-- Directions for this task --
Down to the last line, print the entries below exactly, and keep every picture out of the copy.

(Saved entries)
========

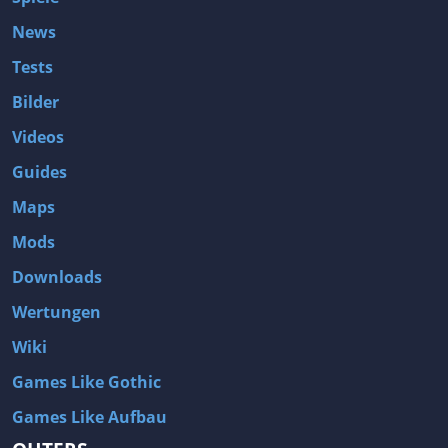
Superheld
Surreal
News
Survival
Survival-Horror
Tests
Taktik
Taktisches RPG
Bilder
Teamplay
Textbasiert
Videos
Third-Person
Third-Person Shooter
Guides
Thriller
Tippen
Top-Down-Shooter
Tower Defense
Maps
Traditionelles Roguelike
Transport
Mods
Turn-Based Combat
Twin-Stick-Shooter
Downloads
U-Boote
Überleben
Wertungen
Übernatürlich
Unterirdisch
Wiki
Unterwasser
Vampiere
Games Like Gothic
Verschiedene Enden
Verschwörung
Games Like Aufbau
Versteckte Objekte
Visual Novel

========

-- Solution --
Superheld
Surreal
News
Survival
Survival-Horror
Tests
Taktik
Taktisches RPG
Bilder
Teamplay
Textbasiert
Videos
Third-Person
Third-Person Shooter
Guides
Thriller
Tippen
Top-Down-Shooter
Tower Defense
Maps
Traditionelles Roguelike
Transport
Mods
Turn-Based Combat
Twin-Stick-Shooter
Downloads
U-Boote
Überleben
Wertungen
Übernatürlich
Unterirdisch
Wiki
Unterwasser
Vampiere
Games Like Gothic
Verschiedene Enden
Verschwörung
Games Like Aufbau
Versteckte Objekte
Visual Novel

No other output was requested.